◆ **Exercise**:
In the entries below, some lines hold the string "Science"; please say how many, giving the number and nothing else.

---

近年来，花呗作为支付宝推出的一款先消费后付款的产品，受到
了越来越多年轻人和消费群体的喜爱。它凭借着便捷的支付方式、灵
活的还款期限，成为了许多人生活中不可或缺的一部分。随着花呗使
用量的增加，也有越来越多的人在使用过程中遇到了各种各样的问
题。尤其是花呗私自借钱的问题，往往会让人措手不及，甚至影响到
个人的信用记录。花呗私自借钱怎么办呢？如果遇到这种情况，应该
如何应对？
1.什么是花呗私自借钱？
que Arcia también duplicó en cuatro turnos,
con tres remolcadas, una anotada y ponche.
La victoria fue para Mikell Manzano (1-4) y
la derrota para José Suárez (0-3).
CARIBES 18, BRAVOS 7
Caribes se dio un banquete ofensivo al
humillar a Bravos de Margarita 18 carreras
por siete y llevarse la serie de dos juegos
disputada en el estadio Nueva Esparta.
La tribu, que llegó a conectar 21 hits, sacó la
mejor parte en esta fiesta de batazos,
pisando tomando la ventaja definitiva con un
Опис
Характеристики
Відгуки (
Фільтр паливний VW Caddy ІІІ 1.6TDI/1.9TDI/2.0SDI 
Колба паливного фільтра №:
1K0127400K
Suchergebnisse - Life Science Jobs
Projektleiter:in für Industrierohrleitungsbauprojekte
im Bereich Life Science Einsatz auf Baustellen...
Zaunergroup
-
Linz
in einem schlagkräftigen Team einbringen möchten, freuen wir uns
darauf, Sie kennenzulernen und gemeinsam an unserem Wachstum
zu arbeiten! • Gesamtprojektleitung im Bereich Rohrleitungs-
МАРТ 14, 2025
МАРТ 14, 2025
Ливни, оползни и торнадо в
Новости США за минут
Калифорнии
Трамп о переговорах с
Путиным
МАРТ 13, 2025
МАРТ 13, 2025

---

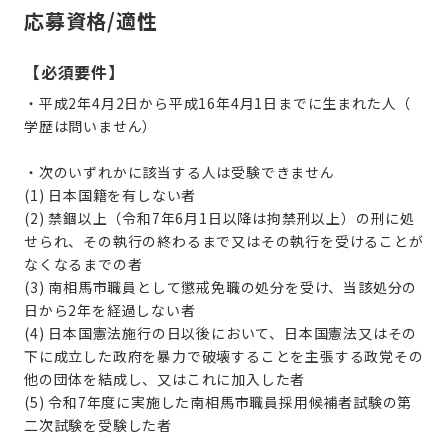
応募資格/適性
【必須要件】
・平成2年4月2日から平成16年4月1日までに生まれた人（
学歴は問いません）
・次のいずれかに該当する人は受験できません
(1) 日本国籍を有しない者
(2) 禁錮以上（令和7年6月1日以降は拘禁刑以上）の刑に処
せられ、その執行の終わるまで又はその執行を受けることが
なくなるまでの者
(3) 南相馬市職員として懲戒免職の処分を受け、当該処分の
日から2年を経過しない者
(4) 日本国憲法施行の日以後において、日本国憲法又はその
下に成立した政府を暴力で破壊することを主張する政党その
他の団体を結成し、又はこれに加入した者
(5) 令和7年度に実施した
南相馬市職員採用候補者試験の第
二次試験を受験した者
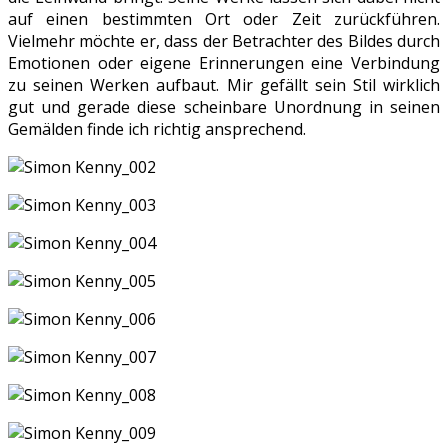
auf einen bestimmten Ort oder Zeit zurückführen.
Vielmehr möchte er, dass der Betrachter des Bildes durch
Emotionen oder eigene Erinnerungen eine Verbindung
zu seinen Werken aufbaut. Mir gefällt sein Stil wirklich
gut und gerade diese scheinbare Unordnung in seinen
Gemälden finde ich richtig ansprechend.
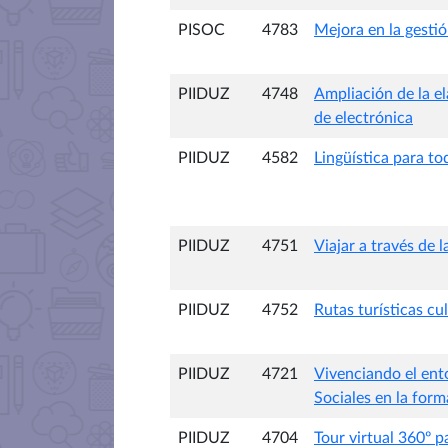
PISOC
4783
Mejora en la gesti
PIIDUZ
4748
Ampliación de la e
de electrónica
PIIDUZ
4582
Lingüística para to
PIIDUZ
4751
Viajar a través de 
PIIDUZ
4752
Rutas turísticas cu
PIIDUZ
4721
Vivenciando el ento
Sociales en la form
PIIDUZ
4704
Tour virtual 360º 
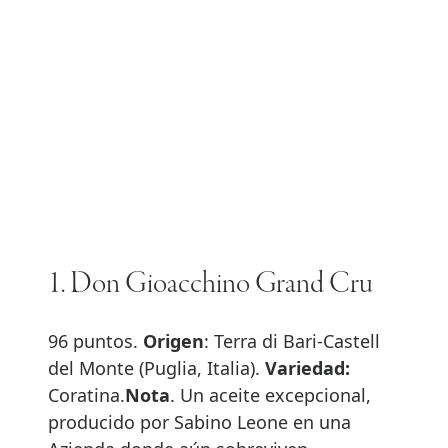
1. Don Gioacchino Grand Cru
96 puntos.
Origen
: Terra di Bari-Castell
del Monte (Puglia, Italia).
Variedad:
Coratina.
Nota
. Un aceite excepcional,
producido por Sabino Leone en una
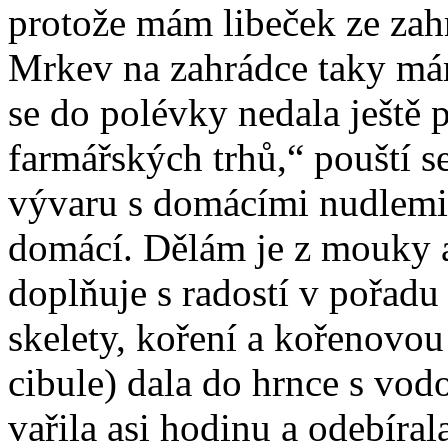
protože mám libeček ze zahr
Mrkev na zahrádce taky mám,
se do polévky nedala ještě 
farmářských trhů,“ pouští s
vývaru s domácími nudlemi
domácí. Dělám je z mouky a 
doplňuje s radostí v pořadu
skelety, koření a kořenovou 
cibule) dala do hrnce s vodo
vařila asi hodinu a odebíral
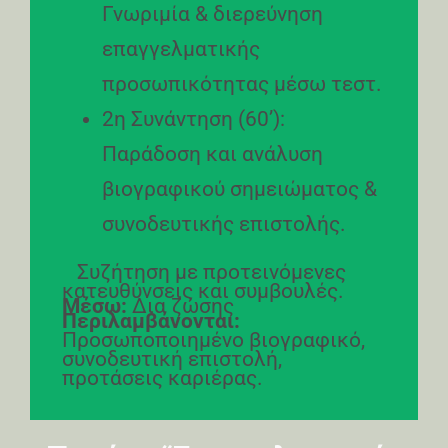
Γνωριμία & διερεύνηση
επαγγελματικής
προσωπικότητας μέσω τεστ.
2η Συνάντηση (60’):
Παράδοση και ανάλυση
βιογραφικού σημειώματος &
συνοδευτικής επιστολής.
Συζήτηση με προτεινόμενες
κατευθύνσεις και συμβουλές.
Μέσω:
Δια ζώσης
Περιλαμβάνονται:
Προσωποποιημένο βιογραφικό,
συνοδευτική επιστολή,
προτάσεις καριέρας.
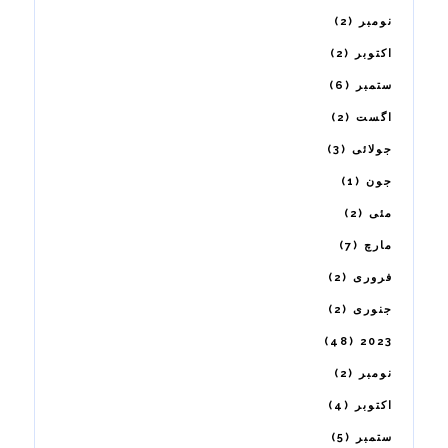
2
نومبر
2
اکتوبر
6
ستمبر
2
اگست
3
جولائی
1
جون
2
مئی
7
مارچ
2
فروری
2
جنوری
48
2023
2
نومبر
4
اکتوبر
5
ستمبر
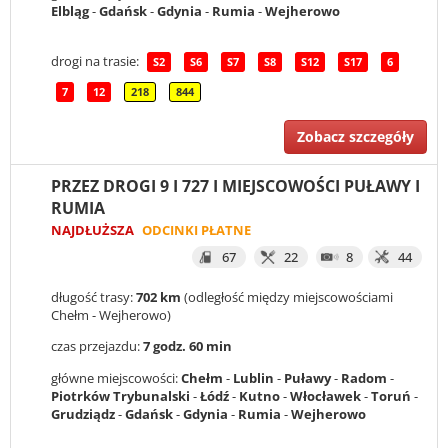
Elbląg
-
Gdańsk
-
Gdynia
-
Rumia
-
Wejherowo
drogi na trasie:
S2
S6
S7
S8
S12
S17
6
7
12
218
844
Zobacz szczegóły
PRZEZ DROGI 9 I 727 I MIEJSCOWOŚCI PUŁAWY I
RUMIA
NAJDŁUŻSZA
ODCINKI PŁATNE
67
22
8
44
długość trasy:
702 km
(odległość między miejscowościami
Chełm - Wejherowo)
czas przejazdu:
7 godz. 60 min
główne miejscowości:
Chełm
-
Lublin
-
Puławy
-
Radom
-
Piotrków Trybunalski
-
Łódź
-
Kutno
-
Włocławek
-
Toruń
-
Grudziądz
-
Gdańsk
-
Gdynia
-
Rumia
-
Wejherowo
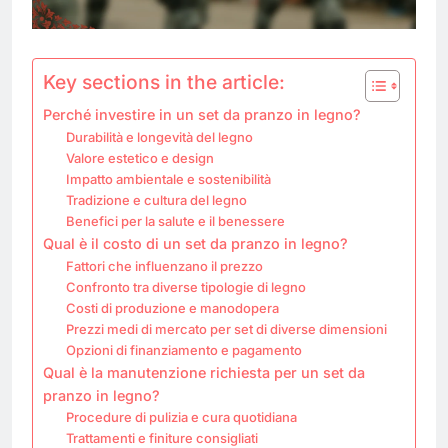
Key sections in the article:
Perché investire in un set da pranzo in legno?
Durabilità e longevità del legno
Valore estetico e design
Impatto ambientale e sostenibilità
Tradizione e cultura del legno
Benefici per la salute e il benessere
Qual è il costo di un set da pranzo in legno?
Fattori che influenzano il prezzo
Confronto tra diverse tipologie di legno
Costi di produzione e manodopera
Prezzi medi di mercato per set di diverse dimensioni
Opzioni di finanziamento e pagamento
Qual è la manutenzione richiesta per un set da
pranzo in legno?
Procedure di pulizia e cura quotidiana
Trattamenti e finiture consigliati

---

◆ **Answer box**:
2